» **Instructions for the task**:
When you reach the line containing "exclusively told RadarOnline.com" in the records below, start copying exactly, and stop once you have copied the line containing "and have a thin".

Collected data
--- START ---

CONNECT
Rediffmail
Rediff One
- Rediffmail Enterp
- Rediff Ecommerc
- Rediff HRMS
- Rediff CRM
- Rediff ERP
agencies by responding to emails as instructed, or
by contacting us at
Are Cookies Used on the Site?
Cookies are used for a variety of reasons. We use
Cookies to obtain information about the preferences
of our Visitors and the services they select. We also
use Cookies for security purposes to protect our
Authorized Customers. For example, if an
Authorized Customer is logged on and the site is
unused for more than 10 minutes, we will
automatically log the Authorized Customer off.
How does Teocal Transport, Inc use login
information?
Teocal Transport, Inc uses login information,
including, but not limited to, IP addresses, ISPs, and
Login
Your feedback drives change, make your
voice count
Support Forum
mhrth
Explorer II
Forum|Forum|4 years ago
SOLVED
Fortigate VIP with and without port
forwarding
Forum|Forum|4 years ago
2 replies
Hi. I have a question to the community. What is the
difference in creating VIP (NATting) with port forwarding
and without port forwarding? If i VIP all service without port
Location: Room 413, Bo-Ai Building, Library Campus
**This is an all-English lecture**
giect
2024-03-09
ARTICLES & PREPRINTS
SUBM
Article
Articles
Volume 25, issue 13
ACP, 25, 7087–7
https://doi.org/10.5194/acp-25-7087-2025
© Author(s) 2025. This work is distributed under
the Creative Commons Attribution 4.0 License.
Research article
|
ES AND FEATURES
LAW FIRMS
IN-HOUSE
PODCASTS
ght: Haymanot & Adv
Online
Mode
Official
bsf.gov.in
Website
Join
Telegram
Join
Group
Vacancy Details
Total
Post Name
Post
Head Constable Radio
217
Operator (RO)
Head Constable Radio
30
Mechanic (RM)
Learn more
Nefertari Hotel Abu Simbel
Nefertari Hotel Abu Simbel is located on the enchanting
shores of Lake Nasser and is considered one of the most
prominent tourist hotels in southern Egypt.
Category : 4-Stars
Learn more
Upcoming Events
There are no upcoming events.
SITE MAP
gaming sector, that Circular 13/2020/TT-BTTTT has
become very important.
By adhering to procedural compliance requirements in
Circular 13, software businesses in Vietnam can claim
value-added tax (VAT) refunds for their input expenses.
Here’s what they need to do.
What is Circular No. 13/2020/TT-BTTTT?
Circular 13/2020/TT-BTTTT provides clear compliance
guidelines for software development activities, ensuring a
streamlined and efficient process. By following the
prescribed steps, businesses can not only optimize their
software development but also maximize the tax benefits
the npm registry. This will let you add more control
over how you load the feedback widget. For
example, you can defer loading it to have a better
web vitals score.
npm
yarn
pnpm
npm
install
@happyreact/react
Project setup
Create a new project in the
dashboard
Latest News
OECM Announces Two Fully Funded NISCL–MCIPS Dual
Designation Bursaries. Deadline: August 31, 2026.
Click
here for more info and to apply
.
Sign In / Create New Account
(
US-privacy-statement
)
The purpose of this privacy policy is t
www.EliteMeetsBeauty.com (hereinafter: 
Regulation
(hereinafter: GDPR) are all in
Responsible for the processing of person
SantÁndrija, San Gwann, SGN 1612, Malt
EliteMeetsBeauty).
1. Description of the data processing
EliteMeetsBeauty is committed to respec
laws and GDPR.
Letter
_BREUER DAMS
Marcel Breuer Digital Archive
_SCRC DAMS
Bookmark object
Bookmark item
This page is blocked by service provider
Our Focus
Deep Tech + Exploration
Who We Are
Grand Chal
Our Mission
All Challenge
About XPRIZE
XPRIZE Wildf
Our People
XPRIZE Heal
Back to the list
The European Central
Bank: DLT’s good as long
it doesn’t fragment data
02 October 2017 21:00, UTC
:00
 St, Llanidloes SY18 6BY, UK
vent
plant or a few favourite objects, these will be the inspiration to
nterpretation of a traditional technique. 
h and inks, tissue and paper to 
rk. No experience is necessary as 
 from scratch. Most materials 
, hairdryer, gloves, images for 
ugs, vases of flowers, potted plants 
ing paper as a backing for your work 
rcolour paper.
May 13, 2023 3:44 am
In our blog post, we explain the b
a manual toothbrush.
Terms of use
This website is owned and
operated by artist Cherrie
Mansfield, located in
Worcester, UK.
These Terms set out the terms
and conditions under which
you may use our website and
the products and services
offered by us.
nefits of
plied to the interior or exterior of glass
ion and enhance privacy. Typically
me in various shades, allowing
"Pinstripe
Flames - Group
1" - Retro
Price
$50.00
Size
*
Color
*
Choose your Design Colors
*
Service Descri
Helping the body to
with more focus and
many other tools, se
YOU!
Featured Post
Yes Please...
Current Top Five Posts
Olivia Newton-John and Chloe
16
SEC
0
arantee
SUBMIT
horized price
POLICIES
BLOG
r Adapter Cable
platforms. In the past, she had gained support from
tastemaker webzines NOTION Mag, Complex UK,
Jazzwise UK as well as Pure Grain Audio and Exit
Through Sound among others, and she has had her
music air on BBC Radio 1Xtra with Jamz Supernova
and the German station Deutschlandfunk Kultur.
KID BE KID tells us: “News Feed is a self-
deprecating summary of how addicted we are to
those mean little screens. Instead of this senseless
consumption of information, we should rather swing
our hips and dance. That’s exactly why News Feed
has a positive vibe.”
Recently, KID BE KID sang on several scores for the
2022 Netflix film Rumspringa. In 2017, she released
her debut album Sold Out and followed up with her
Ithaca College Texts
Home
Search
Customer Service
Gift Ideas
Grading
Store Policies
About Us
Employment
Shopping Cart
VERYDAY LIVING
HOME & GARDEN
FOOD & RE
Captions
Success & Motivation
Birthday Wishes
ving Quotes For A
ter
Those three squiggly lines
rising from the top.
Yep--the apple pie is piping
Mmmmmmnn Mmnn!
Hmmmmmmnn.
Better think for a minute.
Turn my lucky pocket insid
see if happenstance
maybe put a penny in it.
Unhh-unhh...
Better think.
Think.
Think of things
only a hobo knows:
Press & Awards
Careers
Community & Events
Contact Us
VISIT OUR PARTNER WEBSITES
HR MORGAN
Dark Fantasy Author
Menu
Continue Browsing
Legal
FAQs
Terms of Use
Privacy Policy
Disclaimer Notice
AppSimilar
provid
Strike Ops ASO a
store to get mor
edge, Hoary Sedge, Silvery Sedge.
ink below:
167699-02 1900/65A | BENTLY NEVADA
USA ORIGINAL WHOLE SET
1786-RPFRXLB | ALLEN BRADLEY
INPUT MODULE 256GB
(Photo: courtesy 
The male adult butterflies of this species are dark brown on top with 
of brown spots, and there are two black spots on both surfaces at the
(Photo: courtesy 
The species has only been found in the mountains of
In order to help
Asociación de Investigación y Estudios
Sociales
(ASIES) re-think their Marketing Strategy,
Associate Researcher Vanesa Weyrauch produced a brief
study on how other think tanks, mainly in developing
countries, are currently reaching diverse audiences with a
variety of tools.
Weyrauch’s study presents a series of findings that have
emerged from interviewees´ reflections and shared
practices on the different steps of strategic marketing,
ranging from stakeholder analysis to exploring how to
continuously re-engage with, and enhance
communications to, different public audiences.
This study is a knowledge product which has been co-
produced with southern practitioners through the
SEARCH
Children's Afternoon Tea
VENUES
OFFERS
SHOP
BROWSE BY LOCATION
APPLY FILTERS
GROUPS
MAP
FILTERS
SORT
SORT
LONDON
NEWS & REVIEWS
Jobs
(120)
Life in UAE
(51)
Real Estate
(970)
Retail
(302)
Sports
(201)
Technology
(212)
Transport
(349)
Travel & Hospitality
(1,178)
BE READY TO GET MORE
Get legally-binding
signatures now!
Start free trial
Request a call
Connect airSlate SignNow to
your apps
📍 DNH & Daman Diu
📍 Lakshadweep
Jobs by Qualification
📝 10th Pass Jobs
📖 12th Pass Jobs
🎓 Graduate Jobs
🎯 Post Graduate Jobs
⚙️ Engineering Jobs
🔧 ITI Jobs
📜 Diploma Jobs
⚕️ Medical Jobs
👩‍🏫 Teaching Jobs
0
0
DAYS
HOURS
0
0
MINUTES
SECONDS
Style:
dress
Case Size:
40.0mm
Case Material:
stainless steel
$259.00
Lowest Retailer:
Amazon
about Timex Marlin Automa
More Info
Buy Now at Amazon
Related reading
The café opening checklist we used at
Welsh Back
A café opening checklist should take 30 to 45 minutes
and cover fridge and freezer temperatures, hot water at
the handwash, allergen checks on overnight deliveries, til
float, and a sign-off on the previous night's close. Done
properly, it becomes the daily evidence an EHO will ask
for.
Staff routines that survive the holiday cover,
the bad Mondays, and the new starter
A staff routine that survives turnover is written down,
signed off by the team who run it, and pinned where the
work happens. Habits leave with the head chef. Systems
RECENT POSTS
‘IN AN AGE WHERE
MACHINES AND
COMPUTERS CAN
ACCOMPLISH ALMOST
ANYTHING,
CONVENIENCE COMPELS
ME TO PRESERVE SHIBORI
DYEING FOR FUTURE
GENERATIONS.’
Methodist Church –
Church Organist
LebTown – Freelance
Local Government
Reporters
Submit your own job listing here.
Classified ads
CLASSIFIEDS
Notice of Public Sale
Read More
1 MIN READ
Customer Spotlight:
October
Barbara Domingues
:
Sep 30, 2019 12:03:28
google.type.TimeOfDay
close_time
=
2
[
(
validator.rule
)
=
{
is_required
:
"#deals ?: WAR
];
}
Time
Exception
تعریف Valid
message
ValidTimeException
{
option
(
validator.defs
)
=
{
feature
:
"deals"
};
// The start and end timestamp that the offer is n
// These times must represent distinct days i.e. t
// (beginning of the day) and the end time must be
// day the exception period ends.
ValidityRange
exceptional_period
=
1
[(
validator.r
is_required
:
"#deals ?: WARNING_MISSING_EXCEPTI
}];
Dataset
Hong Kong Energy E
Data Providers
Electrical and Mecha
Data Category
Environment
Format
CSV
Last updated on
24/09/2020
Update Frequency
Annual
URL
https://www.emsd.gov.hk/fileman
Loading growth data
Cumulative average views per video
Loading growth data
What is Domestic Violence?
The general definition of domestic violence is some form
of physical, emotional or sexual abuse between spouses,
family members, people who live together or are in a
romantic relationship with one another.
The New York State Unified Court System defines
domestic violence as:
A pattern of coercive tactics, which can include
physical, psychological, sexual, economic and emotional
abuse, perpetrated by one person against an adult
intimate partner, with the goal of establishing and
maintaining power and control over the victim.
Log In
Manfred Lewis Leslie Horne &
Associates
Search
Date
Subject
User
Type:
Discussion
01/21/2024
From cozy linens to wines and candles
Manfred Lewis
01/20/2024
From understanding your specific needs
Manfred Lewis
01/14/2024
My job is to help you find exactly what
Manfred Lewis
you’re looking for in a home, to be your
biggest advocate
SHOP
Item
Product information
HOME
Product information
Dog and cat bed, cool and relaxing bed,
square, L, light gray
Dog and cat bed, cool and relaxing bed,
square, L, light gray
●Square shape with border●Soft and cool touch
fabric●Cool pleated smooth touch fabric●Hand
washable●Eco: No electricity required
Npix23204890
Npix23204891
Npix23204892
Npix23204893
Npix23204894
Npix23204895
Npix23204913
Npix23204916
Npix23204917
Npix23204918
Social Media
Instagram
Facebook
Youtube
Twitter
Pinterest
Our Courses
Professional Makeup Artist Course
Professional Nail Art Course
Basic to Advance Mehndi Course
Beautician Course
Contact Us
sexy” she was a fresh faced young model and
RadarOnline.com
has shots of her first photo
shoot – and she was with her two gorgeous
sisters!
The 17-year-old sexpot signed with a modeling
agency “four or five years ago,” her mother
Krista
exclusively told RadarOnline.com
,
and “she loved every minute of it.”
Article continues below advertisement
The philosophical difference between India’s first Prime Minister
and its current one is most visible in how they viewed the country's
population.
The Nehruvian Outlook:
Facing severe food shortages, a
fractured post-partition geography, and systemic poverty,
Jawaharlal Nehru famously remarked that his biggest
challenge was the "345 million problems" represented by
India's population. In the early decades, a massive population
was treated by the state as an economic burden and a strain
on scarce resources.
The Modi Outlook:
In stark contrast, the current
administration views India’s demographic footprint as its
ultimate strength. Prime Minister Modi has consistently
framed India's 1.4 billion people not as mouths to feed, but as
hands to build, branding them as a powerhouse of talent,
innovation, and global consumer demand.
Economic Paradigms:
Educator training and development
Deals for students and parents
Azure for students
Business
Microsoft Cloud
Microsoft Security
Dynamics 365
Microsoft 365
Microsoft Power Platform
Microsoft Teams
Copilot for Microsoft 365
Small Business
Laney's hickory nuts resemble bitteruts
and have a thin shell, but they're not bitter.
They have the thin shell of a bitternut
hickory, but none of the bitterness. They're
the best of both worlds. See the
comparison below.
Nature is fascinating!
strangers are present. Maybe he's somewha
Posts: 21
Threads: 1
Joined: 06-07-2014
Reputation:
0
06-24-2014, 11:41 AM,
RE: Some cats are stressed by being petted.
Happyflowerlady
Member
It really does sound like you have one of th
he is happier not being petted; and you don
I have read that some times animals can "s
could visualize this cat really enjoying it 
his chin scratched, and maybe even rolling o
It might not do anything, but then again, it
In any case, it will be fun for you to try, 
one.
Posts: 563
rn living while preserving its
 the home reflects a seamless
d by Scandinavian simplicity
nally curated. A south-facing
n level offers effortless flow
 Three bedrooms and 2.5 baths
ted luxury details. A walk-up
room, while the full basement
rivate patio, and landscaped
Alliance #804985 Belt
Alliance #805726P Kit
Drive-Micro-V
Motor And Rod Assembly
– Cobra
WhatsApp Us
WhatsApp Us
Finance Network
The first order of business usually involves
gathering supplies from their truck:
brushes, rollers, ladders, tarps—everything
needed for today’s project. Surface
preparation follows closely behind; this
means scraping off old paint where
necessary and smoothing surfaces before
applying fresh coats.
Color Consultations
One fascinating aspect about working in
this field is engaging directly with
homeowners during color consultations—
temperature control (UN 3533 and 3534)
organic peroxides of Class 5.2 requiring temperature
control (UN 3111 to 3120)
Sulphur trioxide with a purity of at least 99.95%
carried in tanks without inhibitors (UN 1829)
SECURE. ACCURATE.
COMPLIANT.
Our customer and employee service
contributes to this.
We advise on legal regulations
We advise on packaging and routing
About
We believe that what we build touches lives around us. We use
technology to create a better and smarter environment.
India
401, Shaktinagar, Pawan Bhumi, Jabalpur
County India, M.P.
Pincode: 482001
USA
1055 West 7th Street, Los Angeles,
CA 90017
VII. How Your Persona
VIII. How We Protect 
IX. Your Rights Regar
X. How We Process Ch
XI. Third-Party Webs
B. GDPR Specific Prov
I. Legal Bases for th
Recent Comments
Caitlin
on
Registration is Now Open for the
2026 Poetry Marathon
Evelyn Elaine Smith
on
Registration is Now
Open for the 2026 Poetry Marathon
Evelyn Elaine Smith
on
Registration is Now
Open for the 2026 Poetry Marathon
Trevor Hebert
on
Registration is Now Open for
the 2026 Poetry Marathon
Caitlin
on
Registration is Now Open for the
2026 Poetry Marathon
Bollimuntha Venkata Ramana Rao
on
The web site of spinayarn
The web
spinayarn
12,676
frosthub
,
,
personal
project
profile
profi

--- END ---

» **Solution for this task**:
exclusively told RadarOnline.com
,
and “she loved every minute of it.”
Article continues below advertisement
The philosophical difference between India’s first Prime Minister
and its current one is most visible in how they viewed the country's
population.
The Nehruvian Outlook:
Facing severe food shortages, a
fractured post-partition geography, and systemic poverty,
Jawaharlal Nehru famously remarked that his biggest
challenge was the "345 million problems" represented by
India's population. In the early decades, a massive population
was treated by the state as an economic burden and a strain
on scarce resources.
The Modi Outlook:
In stark contrast, the current
administration views India’s demographic footprint as its
ultimate strength. Prime Minister Modi has consistently
framed India's 1.4 billion people not as mouths to feed, but as
hands to build, branding them as a powerhouse of talent,
innovation, and global consumer demand.
Economic Paradigms:
Educator training and development
Deals for students and parents
Azure for students
Business
Microsoft Cloud
Microsoft Security
Dynamics 365
Microsoft 365
Microsoft Power Platform
Microsoft Teams
Copilot for Microsoft 365
Small Business
Laney's hickory nuts resemble bitteruts
and have a thin shell, but they're not bitter.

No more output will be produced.